Setidaknya enam petugas polisi tewas saat Akademi Kepolisian Nasional dihancurkan. Mayat lebih dari satu tahanan terhitung dibiarkan tergeletak di jalanan sesudah penyerbuan lembaga pemasyarakatan nasional.
Kekerasan membawa dampak krisis kemanusiaan di Haiti jadi memburuk. Geng-geng kriminal bersenjata selanjutnya belum menyatakan apa target mereka tak sekedar memecat Henry.

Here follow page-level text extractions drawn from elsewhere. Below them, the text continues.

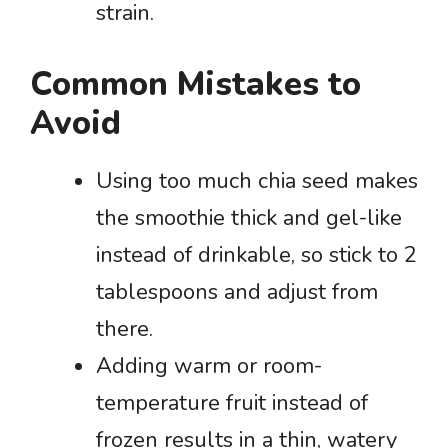
strain.
Common Mistakes to
Avoid
Using too much chia seed makes
the smoothie thick and gel-like
instead of drinkable, so stick to 2
tablespoons and adjust from
there.
Adding warm or room-
temperature fruit instead of
frozen results in a thin, watery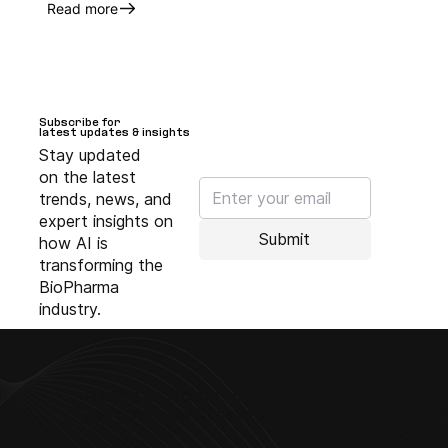
Read more
Subscribe for
Subscribe for
latest updates & insights
latest updates & insights
Stay updated
on the latest
trends, news, and
expert insights on
Submit
how AI is
transforming the
BioPharma
industry.
Ready to Modernize Your
Commercial Strategies?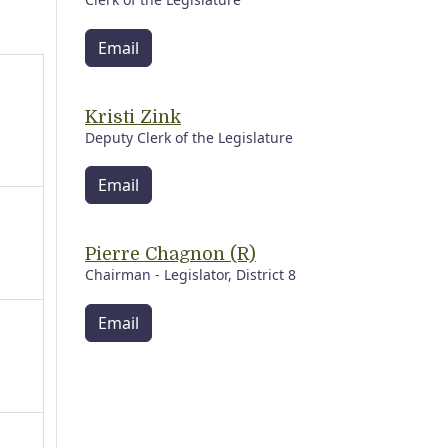
Email
Kristi Zink
Deputy Clerk of the Legislature
Email
Pierre Chagnon (R)
Chairman - Legislator, District 8
Email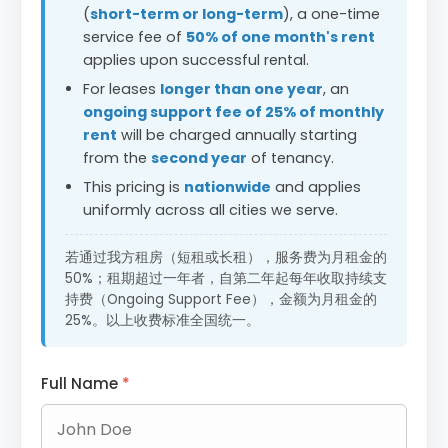
(
short-term or long-term
), a one-time
service fee of
50% of one month's rent
applies upon successful rental.
For leases
longer than one year
, an
ongoing support fee of 25% of monthly
rent
will be charged annually starting
from the
second year
of tenancy.
This pricing is
nationwide
and applies
uniformly across all cities we serve.
若通过我方租房（短租或长租），服务费为月租金的
50%；租期超过一年者，自第二年起每年收取持续支
持费（Ongoing Support Fee），金额为月租金的
25%。以上收费标准全国统一。
Full Name
*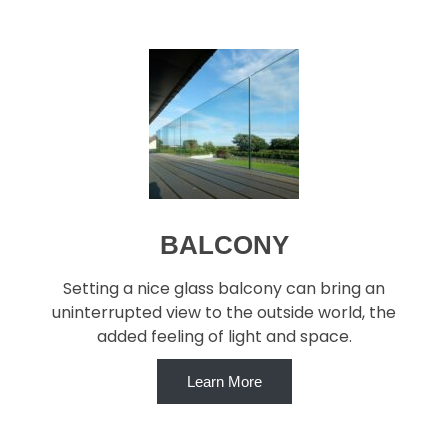
BALCONY
Setting a nice glass balcony can bring an
uninterrupted view to the outside world, the
added feeling of light and space.
Learn More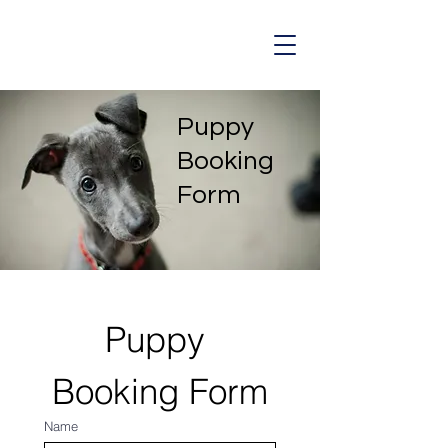
Puppy
Booking
Form
Puppy 
Booking Form
Name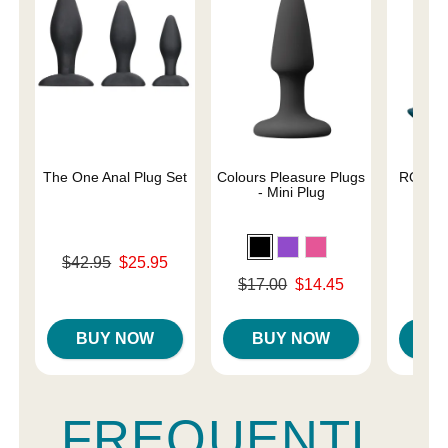
The One Anal Plug Set
Colours Pleasure Plugs
ROMP B
- Mini Plug
A
Original price was
$42.95
$25.95
Original
$39.
Sale price is
Original price was
$17.00
$14.45
Sale pri
Sale price is
BUY NOW
BUY NOW
B
FREQUENTL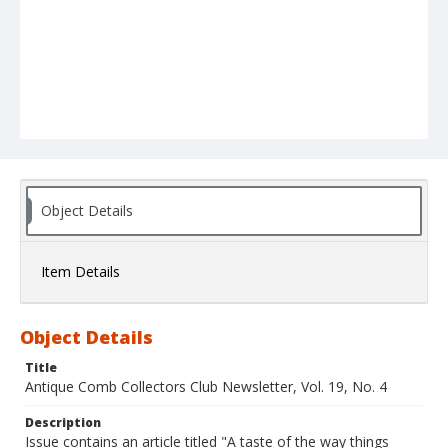
Object Details
Item Details
Object Details
Title
Antique Comb Collectors Club Newsletter, Vol. 19, No. 4
Description
Issue contains an article titled "A taste of the way things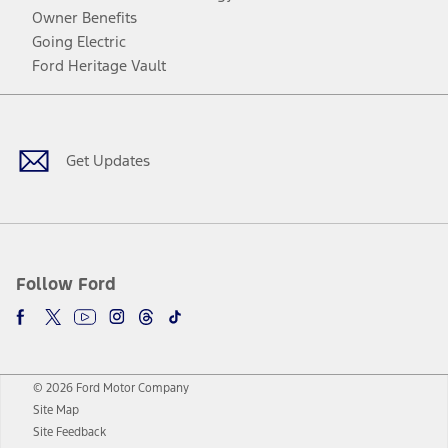
Owner Benefits
Going Electric
Ford Heritage Vault
Facebook
Twitter
Youtube
Instagram
Threads
TikTok
Get Updates
Follow Ford
© 2026 Ford Motor Company
Site Map
Site Feedback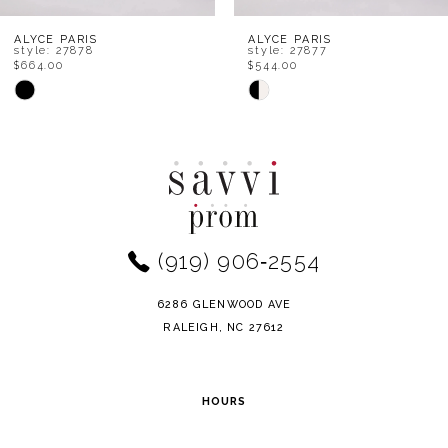
8
ALYCE PARIS
ALYCE PARIS
style: 27878
style: 27877
$664.00
$544.00
9
Skip
Skip
Color
Color
10
List
List
11
#c680371d52
#c3795ab3f7
to
to
12
end
end
(919) 906‑2554
13
14
6286 GLENWOOD AVE
RALEIGH, NC 27612
HOURS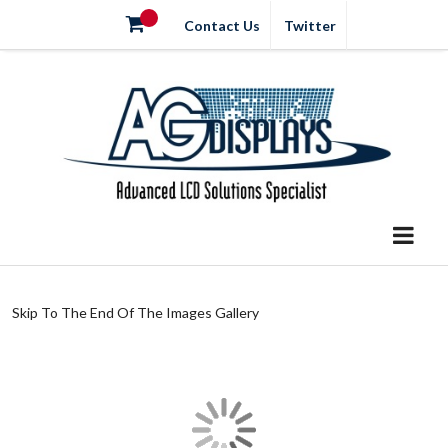
Contact Us
Twitter
Skip To The End Of The Images Gallery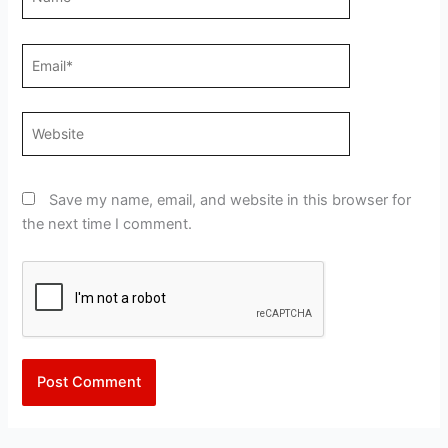
Email*
Website
Save my name, email, and website in this browser for
the next time I comment.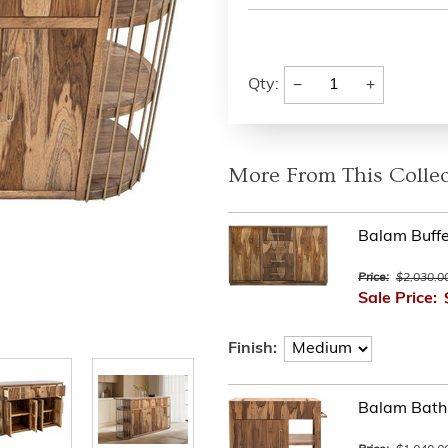
−
+
Qty:
More From This Collec
Balam Buffe
Price:
$2,030.0
Sale Price:
Finish:
Balam Bathr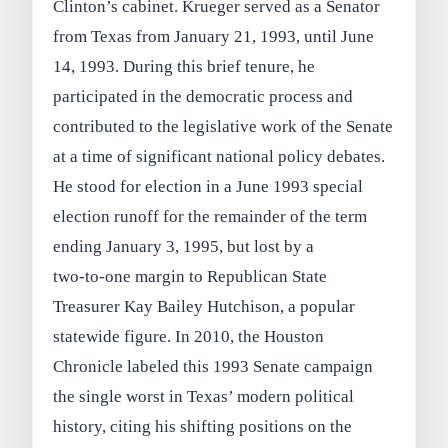
Clinton’s cabinet. Krueger served as a Senator
from Texas from January 21, 1993, until June
14, 1993. During this brief tenure, he
participated in the democratic process and
contributed to the legislative work of the Senate
at a time of significant national policy debates.
He stood for election in a June 1993 special
election runoff for the remainder of the term
ending January 3, 1995, but lost by a
two‑to‑one margin to Republican State
Treasurer Kay Bailey Hutchison, a popular
statewide figure. In 2010, the Houston
Chronicle labeled this 1993 Senate campaign
the single worst in Texas’ modern political
history, citing his shifting positions on the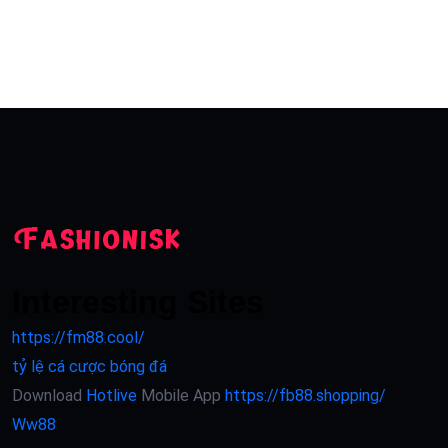
Interesting Sites
https://fm88.cool/
tỷ lệ cá cược bóng đá
Download
Hotlive
Mobile App
https://fb88.shopping/
Ww88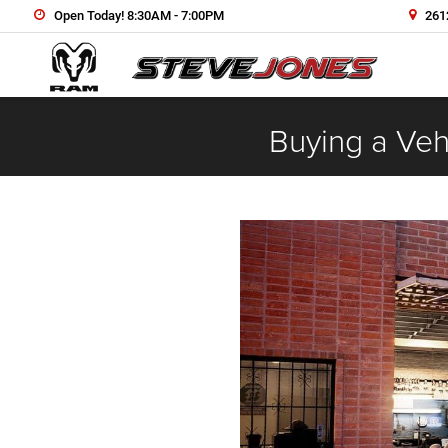
Open Today! 8:30AM - 7:00PM
2612
Buying a Vehi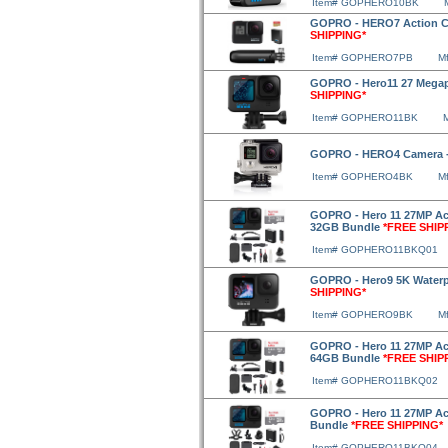
Item# GOPHERO10BK
GOPRO - HERO7 Action Ca
SHIPPING*
Item# GOPHERO7PB
M
GOPRO - Hero11 27 Megap
SHIPPING*
Item# GOPHERO11BK
GOPRO - HERO4 Camera -
Item# GOPHERO4BK
M
GOPRO - Hero 11 27MP Act
32GB Bundle
*FREE SHIP
Item# GOPHERO11BKQ01
GOPRO - Hero9 5K Waterp
SHIPPING*
Item# GOPHERO9BK
M
GOPRO - Hero 11 27MP Act
64GB Bundle
*FREE SHIP
Item# GOPHERO11BKQ02
GOPRO - Hero 11 27MP Act
Bundle
*FREE SHIPPING*
Item# GOPHERO11BKQ04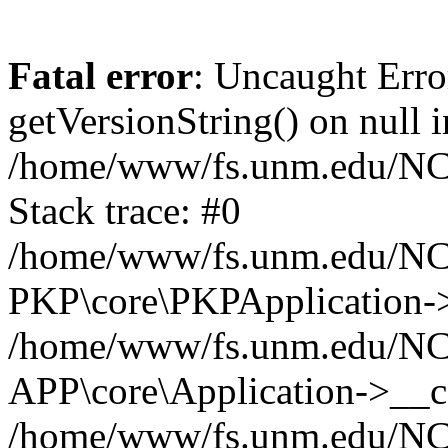
Fatal error
: Uncaught Erro
getVersionString() on null i
/home/www/fs.unm.edu/NCM
Stack trace: #0
/home/www/fs.unm.edu/NCM
PKP\core\PKPApplication->
/home/www/fs.unm.edu/NCM
APP\core\Application->__co
/home/www/fs.unm.edu/NC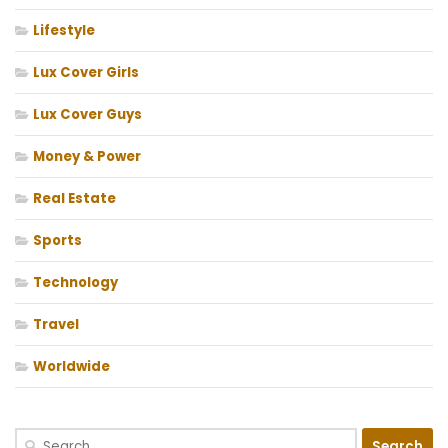
Lifestyle
Lux Cover Girls
Lux Cover Guys
Money & Power
Real Estate
Sports
Technology
Travel
Worldwide
Search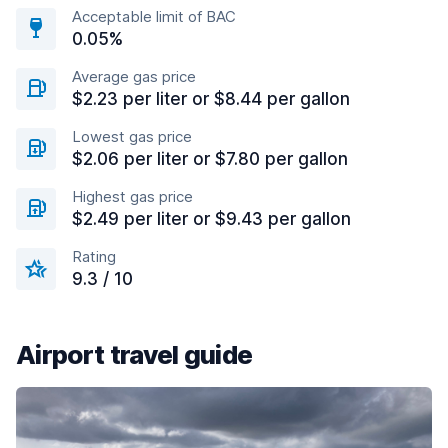
Acceptable limit of BAC
0.05%
Average gas price
$2.23 per liter or $8.44 per gallon
Lowest gas price
$2.06 per liter or $7.80 per gallon
Highest gas price
$2.49 per liter or $9.43 per gallon
Rating
9.3 / 10
Airport travel guide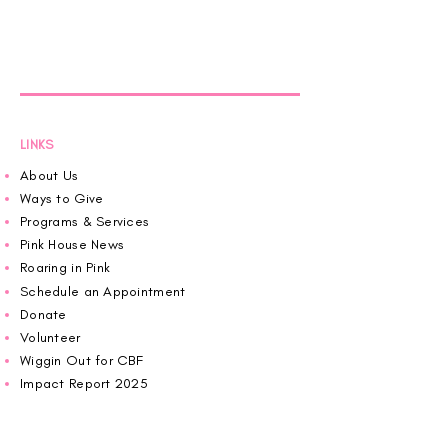
LINKS
About Us
Ways to Give
Programs & Services
Pink House News
Roaring in Pink
Schedule an Appointment
Donate
Volunteer
Wiggin Out for CBF
Impact Report 2025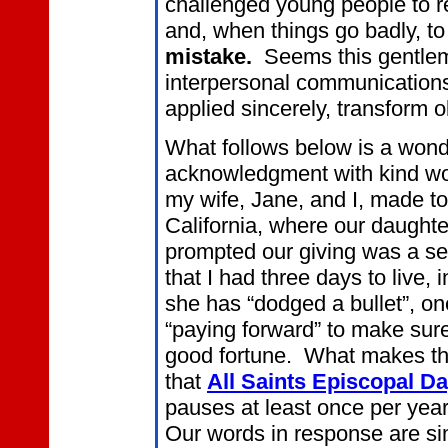
challenged young people to
and, when things go badly, 
mistake.
Seems this gentlema
interpersonal communicatio
applied sincerely, transform o
What follows below is a wonde
acknowledgment with kind wor
my wife, Jane, and I, made to
California, where our daught
prompted our giving was a sec
that I had three days to live
she has “dodged a bullet”, o
“paying forward” to make sure
good fortune. What makes the
that
All Saints Episcopal D
pauses at least once per yea
Our words in response are s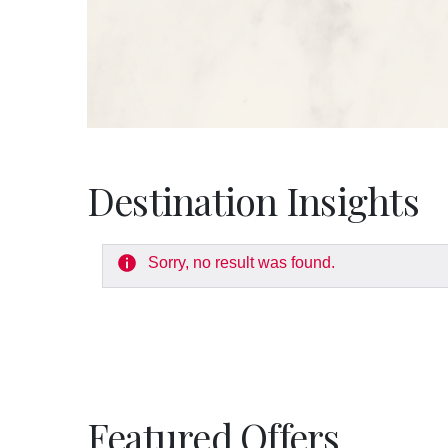
Destination Insights
Sorry, no result was found.
Featured Offers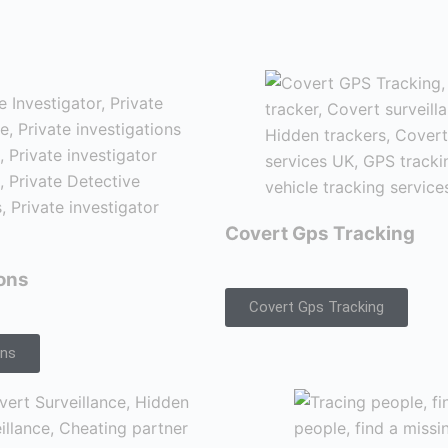
Covert Gps Tracking
ions
Covert Gps Tracking
ons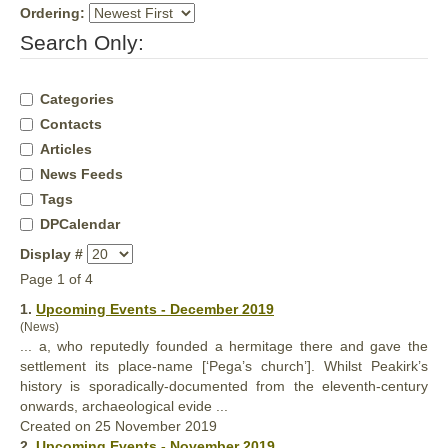
Ordering:
Search Only:
Categories
Contacts
Articles
News Feeds
Tags
DPCalendar
Display #
Page 1 of 4
1.
Upcoming Events - December 2019
(News)
... a, who reputedly
found
ed a hermitage there and gave the
settlement its place-name [‘Pega’s church’]. Whilst Peakirk’s
history is sporadically-documented from the eleventh-century
onwards, archaeological evide ...
Created on 25 November 2019
2.
Upcoming Events - November 2019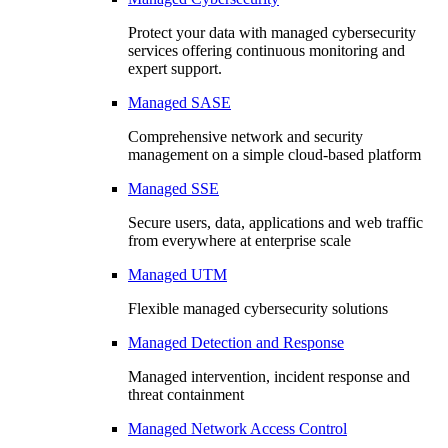
Protect your data with managed cybersecurity
services offering continuous monitoring and
expert support.
Managed SASE
Comprehensive network and security
management on a simple cloud-based platform
Managed SSE
Secure users, data, applications and web traffic
from everywhere at enterprise scale
Managed UTM
Flexible managed cybersecurity solutions
Managed Detection and Response
Managed intervention, incident response and
threat containment
Managed Network Access Control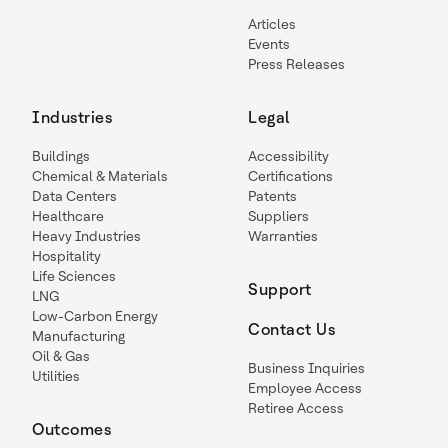
Articles
Events
Press Releases
Industries
Legal
Buildings
Accessibility
Chemical & Materials
Certifications
Data Centers
Patents
Healthcare
Suppliers
Heavy Industries
Warranties
Hospitality
Life Sciences
Support
LNG
Low-Carbon Energy
Contact Us
Manufacturing
Oil & Gas
Business Inquiries
Utilities
Employee Access
Retiree Access
Outcomes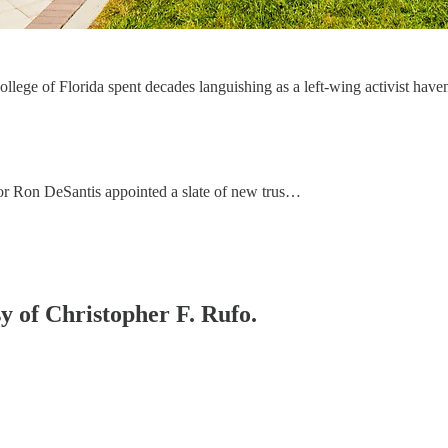
lege of Florida spent decades languishing as a left-wing activist haven. 
or Ron DeSantis appointed a slate of new trus…
sy of Christopher F. Rufo.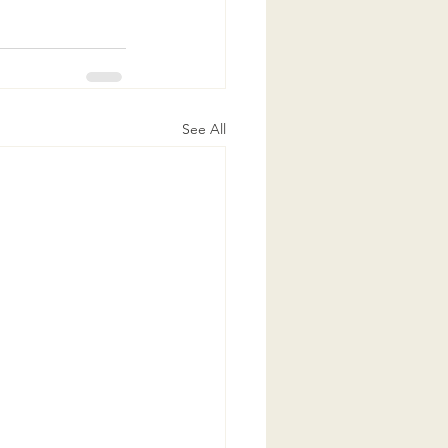
See All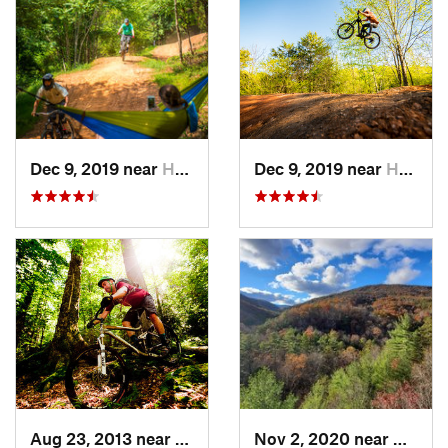
Dec 9, 2019 near
Henry Fork, VA
Dec 9, 2019 near
Henry Fork, VA
Aug 23, 2013 near
Elkins, WV
Nov 2, 2020 near
Bridg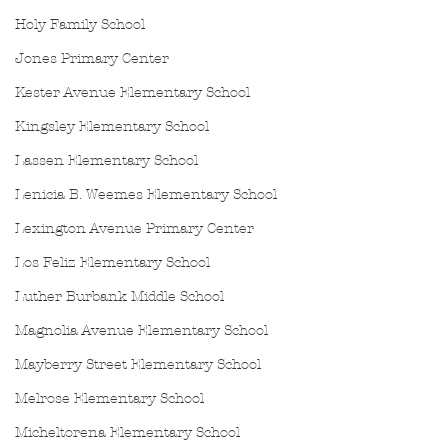
Holy Family School
Jones Primary Center
Kester Avenue Elementary School
Kingsley Elementary School
Lassen Elementary School
Lenicia B. Weemes Elementary School
Lexington Avenue Primary Center
Los Feliz Elementary School
Luther Burbank Middle School
Magnolia Avenue Elementary School
Mayberry Street Elementary School
Melrose Elementary School
Micheltorena Elementary School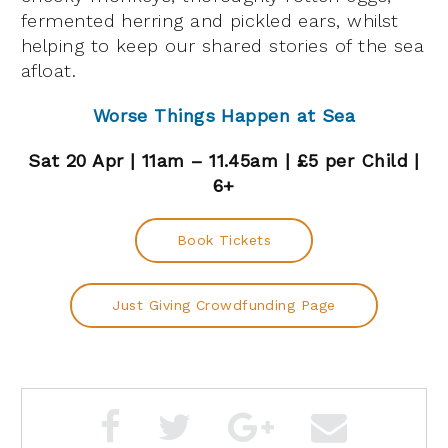
fermented herring and pickled ears, whilst
helping to keep our shared stories of the sea
afloat.
Worse Things Happen at Sea
Sat 20 Apr | 11am – 11.45am | £5 per Child |
6+
Book Tickets
Just Giving Crowdfunding Page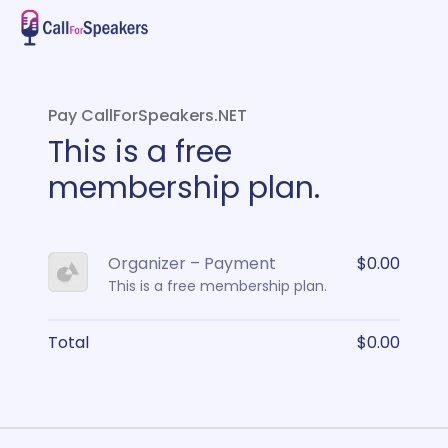
Pay CallForSpeakers.NET
This is a free
membership plan.
Organizer – Payment
$0.00
This is a free membership plan.
Total
$0.00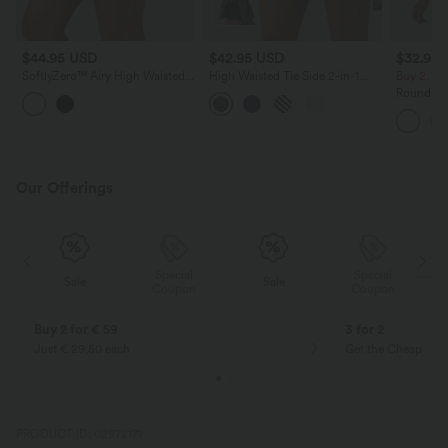
$44.95 USD
$42.95 USD
$32.95
SoftlyZero™ Airy High Waisted
High Waisted Tie Side 2-in-1
Buy 2, Ge
Crossover 2-in-1 Lace Hem
Leopard Print Flowy Mini Tennis
Round Ne
InstantCool Mini Golf Skirt with
Skirt with Pocket
Ruched C
Pockets
Top-UPF
Our Offerings
Special
Special
Sale
Sale
Coupon
Coupon
Buy 2 for € 59
3 for 2
Just € 29,50 each
Get the Cheapest i
PRODUCT ID: 02972171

Jimmy “Barbecue” Cherizier, mantan petugas polisi yang memimpin aliansi geng bernama G9, mengancam kecuali Henry tidak mundur akan berlangsung “perang saudara” yang menurutnya dapat berakhir bersama genosida.
“Kerusuhan udah membawa dampak 362.000 warga Haiti menjadi pengungsi – lebih berasal dari setengahnya adalah anak-anak,” sebut Organisasi Internasional untuk Migrasi (IOM).
Kepala IOM di Haiti Philippe Branchat menyatakan warga Haiti tidak dapat meniti kehidupan yang layak.
“Mereka hidup dalam ketakutan dan setiap hari, setiap jam keadaan ini terus berlanjut, traumanya jadi parah. Masyarakat yang tinggal di ibu kota terkurung, mereka tidak memiliki daerah tujuan,” tutur Branchat.
“Ibu kotanya dikelilingi oleh group bersenjata dan bahaya. Ini adalah kota yang dikepung.”